Optimizing the Noisy Internet

July 28, 2017

Humans love to complain, especially the older generations about how their youth was superior to the current day.  Alan Franzoni rants about how the Internet has gotten too noisy in “Stopping The Internet Noise-A Useful Internet Back Again.”  Franzoni complains that the modern Internet is not as useful as the Internet of the 56K modem days.  He lists the ways the old Internet was more productive.  He starts with old Usenet discussion groups and mailing lists.  What he liked about this old discussion boards were that he could subscribe to one application service instead of having to do it multiple times.  He then turns to IRC chatting, citing its superiority because it was a single application with a consistent interface.

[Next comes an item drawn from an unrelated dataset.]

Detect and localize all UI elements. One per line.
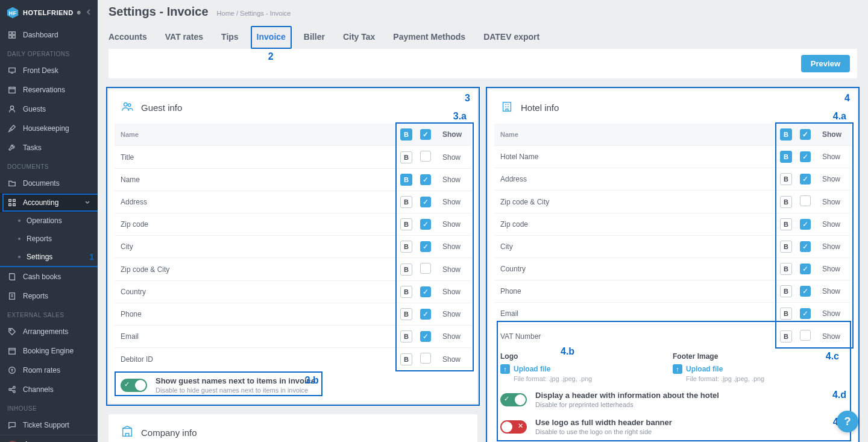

He bemoans the loss of Google Reader, which is an actual loss.  The ability to read all of your daily Web sites in one consistent feed was nice.  What Franzoni hates is that he cannot mark things as reading, there is zero to little API, and there is not any focus.  This is what he wants and suggests how the Internet can be improved:

•Topics. Google Plus created somethings similar to that with Collections (without RSS, of course); or we could just create a blog or username for each of our topics – I think most of us won’t discuss about so many totally unrelated different fields. It’s a change of mentality – we shouldn’t write something just because we can. Unless we are celebrities, people, especially strangers, won’t follow us just for the sake of it – we need actual, quality content. Smallchat is fine on FB or Twitter.

 

APIs. I’m not saying we should get back to IRC or to NNTP. But we need a common API for Instant Messaging and forum-like software so that people can use their favorite tools to organize their data sources. Installing tons of apps or visiting tens of websites every day is not an option.

His rant is about the lack of a good app that digests the Internet into a single, serves reading list.  Franzoni really needs to try out the Feedly app.